We collected 10 takeaways for those of you who weren’t there:
- Stop using social media for SEO growth: According to Praetorius, for years the correlation between social following and SEO was undeniable, but that’s not so much the case anymore. Social media may be more important than ever for publishers, but as an SEO strategy it’s non-existent.
- You don’t need to invest more into mobile optimization: Praetorius continued that on average, there is a 60/40 split between mobile and desktop searches and that’s stabilized, so once you’ve established a good baseline, you can stay there.
- Invest in voice and visual optimization: Two things are important when you’re looking at growing voice optimization, according to Praetorius: conversational keywords and structured data. For visuals, images are increasingly becoming the top results on Google, so publishers should use alt-tags, captions and filenames on their images to make sure they’re taking those spots.
- Know your searcher’s intent: Jessica Levenson, VP of search and engagement at TechTarget, said that when you’re working on your content strategy for SEO, you need to make sure your content matches the searcher’s intent. There are three types of searchers—the awareness seekers, the consideration phasers and the decision makers. As you go down the funnel from a more general search inquiry to a specific search inquiry, the search volume drops, but you want to make sure that your content strategy hits at each of these points. To do that, look at the questions each group is asking and make sure that your content provides an answer to that inquiry.
- Define your brand’s audience goals, KPIs and tone: According to Meredith’s senior content director of the Health & Parenting vertical, Amanda Wolfe, before investing in emerging platforms or jumping on social trends, ask yourself these questions. Who is my target audience and what social platforms are they currently engaging with? What are my key KPIs—traffic? Engagement? Brand-building? Where does my brand have permission to play? And what are my broader brand goals and how do those change across platforms?
- The four C’s of Social Impact: Popular Science‘s engagement editor Ryan Perry created the four C’s for achieving more impact with your social media:
- Calculate ROI: Is this post or campaign worth the time and effort?
- Content Without Borders: Create content and ideas that can easily live in more than one place. But if you have content that can only live on one platform, like a Youtube video, make sure to flex other channels for cross-platform support to promote that video everywhere.
- Collaborate With Colleagues: Include social media in the creative process. Having your social team in the room for content creation meetings allows you to plan concurrent social content that is specific for other platforms.

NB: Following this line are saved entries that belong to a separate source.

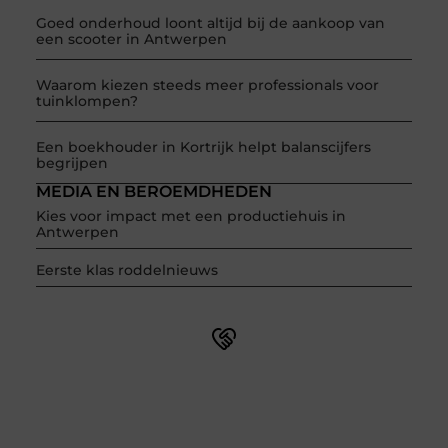
Goed onderhoud loont altijd bij de aankoop van
een scooter in Antwerpen
Waarom kiezen steeds meer professionals voor
tuinklompen?
Een boekhouder in Kortrijk helpt balanscijfers
begrijpen
MEDIA EN BEROEMDHEDEN
Kies voor impact met een productiehuis in
Antwerpen
Eerste klas roddelnieuws
Word onderdeel van een actieve blogcommunity
Net begonnen met bloggen? Je staat er niet alleen voor!
Sluit je aan bij een ondersteunende community waar je
leert, groeit en ontdekt. Krijg tips, feedback en inspiratie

- Cue Engagement: Your social team is the only team that has unfettered access to your audience and your audience wants to engage with them. Take a break from links and use prompts or open up the channel for communication with your audience.

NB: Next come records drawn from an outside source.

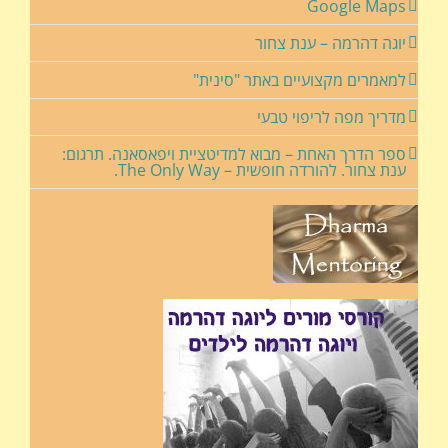
Google Maps
יוגה דהרמה – ענת צחור
למאמרים מקצועיים באתר "סינית"
מדריך מפה לריפוי טבעי
ספר הדרך האחת – מבוא למדיטציית ויפאסאנה. תרגום:
ענת צחור. להורדה חופשית – The Only Way.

- Know who you should be targeting for personalization: The Atlantic’s director of audience development, Bryan Davis, said that individual personalization is unrealistic. 56% of publishers say that personalization is a high priority, but your real targets for personalization should be reader segments (the passerby, occasionals, frequenters and super fans). Then, look at which platforms each group operates on and which behaviors they’re exhibiting in those places.
- Optimize headlines for different platforms: Davis continued that an SEO headline should include more keywords than a headline on Facebook, which should be more colloquial. And on Twitter, the newsier the headline, the better.
- Language calling out personalization doesn’t always work: Saying “recommended” or other terms like this proved to have a 5% decrease in clicks for The Atlantic versus saying “more stories.”
- Apple News can be used as a way to promote both news and features: Money‘s senior audience engagement editor Matt Bemer recommended testing out what works for you in terms of push notifications. For Money, one push notification per day works for features, but news stories might lend themselves to two or three notifications per day. On average, Apple News sees a 1-3% open rate on alerts, but be sure that you don’t overuse “Breaking News” because readers are smart enough to determine what is actually newsworthy and overuse will decrease this open rate even further.